Go through the data below. Pull out every line that has the word "grand".

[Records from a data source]
========
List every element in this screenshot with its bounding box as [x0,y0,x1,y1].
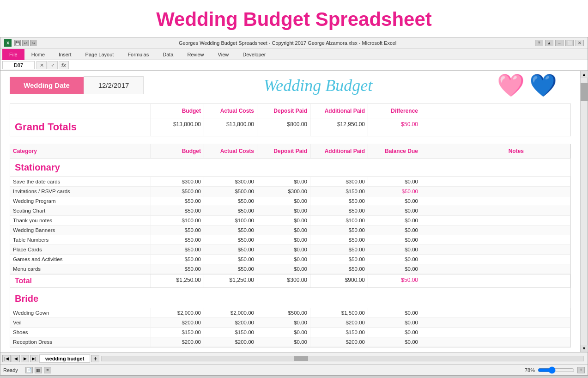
title-bar: X 💾 ↩ ↪ Georges Wedding Budget Spreadshe… [0,37,588,49]
bride-title: Bride [10,290,570,308]
formula-input[interactable] [70,62,586,68]
page-break-btn[interactable]: ≡ [44,367,51,373]
wedding-date-value: 12/2/2017 [84,76,144,94]
category-header: Category Budget Actual Costs Deposit Pai… [10,144,570,159]
confirm-formula-btn[interactable]: ✓ [48,61,58,69]
cell-reference[interactable]: D87 [2,61,35,69]
tab-file[interactable]: File [2,49,24,60]
table-row: Veil $200.00 $200.00 $0.00 $200.00 $0.00 [10,318,570,328]
stationary-total-label: Total [10,274,151,287]
restore-btn[interactable]: ⬜ [565,40,574,46]
zoom-in-btn[interactable]: + [577,367,585,373]
gt-col-actual: Actual Costs [204,104,257,118]
sheet-next-btn[interactable]: ▶ [21,355,29,362]
gt-difference: $50.00 [368,118,421,136]
status-right: 78% + [525,366,585,374]
gt-col-budget: Budget [151,104,204,118]
redo-icon[interactable]: ↪ [30,40,36,46]
gt-budget: $13,800.00 [151,118,204,136]
cat-col-budget: Budget [151,144,204,158]
scroll-down-btn[interactable]: ▼ [581,345,588,352]
add-sheet-btn[interactable]: + [91,355,99,362]
table-row: Place Cards $50.00 $50.00 $0.00 $50.00 $… [10,245,570,255]
grand-totals-label: Grand Totals [10,118,151,136]
tab-page-layout[interactable]: Page Layout [79,49,121,60]
page-view-btn[interactable]: 📄 [25,367,33,373]
cat-col-actual: Actual Costs [204,144,257,158]
scroll-up-btn[interactable]: ▲ [581,71,588,78]
wedding-date-label: Wedding Date [10,77,84,94]
gt-col-deposit: Deposit Paid [257,104,310,118]
cat-col-deposit: Deposit Paid [257,144,310,158]
table-row: Table Numbers $50.00 $50.00 $0.00 $50.00… [10,235,570,245]
sheet-area: Wedding Date 12/2/2017 Wedding Budget 🩷 … [0,71,588,352]
excel-window: X 💾 ↩ ↪ Georges Wedding Budget Spreadshe… [0,37,588,376]
undo-icon[interactable]: ↩ [22,40,29,46]
tab-formulas[interactable]: Formulas [121,49,156,60]
sheet-wrapper: Wedding Date 12/2/2017 Wedding Budget 🩷 … [0,71,588,352]
gt-actual: $13,800.00 [204,118,257,136]
sheet-content: Wedding Date 12/2/2017 Wedding Budget 🩷 … [0,71,580,352]
wedding-date-row: Wedding Date 12/2/2017 Wedding Budget 🩷 … [10,76,571,94]
cancel-formula-btn[interactable]: ✕ [36,61,47,69]
table-row: Wedding Banners $50.00 $50.00 $0.00 $50.… [10,226,570,235]
cat-col-category: Category [10,144,151,158]
help-btn[interactable]: ? [535,40,543,46]
gt-col-0 [10,104,151,118]
close-btn[interactable]: ✕ [576,40,584,46]
stationary-title: Stationary [10,159,570,177]
vertical-scrollbar[interactable]: ▲ ▼ [580,71,588,352]
cat-col-notes: Notes [421,144,570,158]
tab-developer[interactable]: Developer [236,49,273,60]
status-icons: 📄 ▦ ≡ [25,367,51,373]
table-row: Menu cards $50.00 $50.00 $0.00 $50.00 $0… [10,264,570,274]
heart-blue-icon: 💙 [529,73,557,98]
gt-additional: $12,950.00 [310,118,368,136]
h-scrollbar-thumb[interactable] [294,356,308,361]
titlebar-text: Georges Wedding Budget Spreadsheet - Cop… [40,40,535,46]
gt-col-difference: Difference [368,104,421,118]
gt-col-additional: Additional Paid [310,104,368,118]
table-row: Seating Chart $50.00 $50.00 $0.00 $50.00… [10,206,570,216]
sheet-first-btn[interactable]: |◀ [2,355,11,362]
grand-totals-data: Grand Totals $13,800.00 $13,800.00 $800.… [10,118,570,136]
layout-view-btn[interactable]: ▦ [35,367,42,373]
tab-view[interactable]: View [211,49,236,60]
save-icon[interactable]: 💾 [14,40,21,46]
table-row: Wedding Gown $2,000.00 $2,000.00 $500.00… [10,308,570,318]
table-row: Save the date cards $300.00 $300.00 $0.0… [10,177,570,187]
tab-home[interactable]: Home [24,49,52,60]
table-row: Reception Dress $200.00 $200.00 $0.00 $2… [10,337,570,347]
window-controls: ? ▲ – ⬜ ✕ [535,40,584,46]
zoom-slider[interactable] [538,366,575,374]
tab-review[interactable]: Review [180,49,211,60]
cat-col-additional: Additional Paid [310,144,368,158]
sheet-tab-wedding-budget[interactable]: wedding budget [39,354,90,363]
wedding-budget-title: Wedding Budget [185,76,451,95]
minimize-btn[interactable]: – [555,40,564,46]
sheet-prev-btn[interactable]: ◀ [12,355,20,362]
category-section: Category Budget Actual Costs Deposit Pai… [10,144,571,348]
tab-data[interactable]: Data [156,49,180,60]
stationary-total-row: Total $1,250.00 $1,250.00 $300.00 $900.0… [10,274,570,288]
tab-insert[interactable]: Insert [52,49,79,60]
sheet-tabs-bar: |◀ ◀ ▶ ▶| wedding budget + [0,352,588,364]
cat-col-balance: Balance Due [368,144,421,158]
excel-icon: X [4,39,12,47]
grand-totals-header: Budget Actual Costs Deposit Paid Additio… [10,104,570,118]
horizontal-scrollbar[interactable] [101,356,584,361]
grand-totals-section: Budget Actual Costs Deposit Paid Additio… [10,104,571,136]
table-row: Invitations / RSVP cards $500.00 $500.00… [10,187,570,196]
sheet-last-btn[interactable]: ▶| [30,355,38,362]
status-ready: Ready [3,367,18,373]
insert-function-btn[interactable]: fx [59,61,69,69]
ribbon-toggle-btn[interactable]: ▲ [545,40,553,46]
heart-pink-icon: 🩷 [497,73,525,98]
table-row: Shoes $150.00 $150.00 $0.00 $150.00 $0.0… [10,328,570,337]
gt-deposit: $800.00 [257,118,310,136]
status-bar: Ready 📄 ▦ ≡ 78% + [0,364,588,375]
scroll-thumb[interactable] [581,83,588,101]
table-row: Games and Activities $50.00 $50.00 $0.00… [10,255,570,264]
formula-bar: D87 ✕ ✓ fx [0,60,588,71]
scroll-track [581,78,588,345]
========
• **Solution to this task**:
grand-totals-label: Grand Totals [10,118,151,136]
grand-totals-data: Grand Totals $13,800.00 $13,800.00 $800.… [10,118,570,136]
grand-totals-header: Budget Actual Costs Deposit Paid Additio… [10,104,570,118]
grand-totals-section: Budget Actual Costs Deposit Paid Additio… [10,104,571,136]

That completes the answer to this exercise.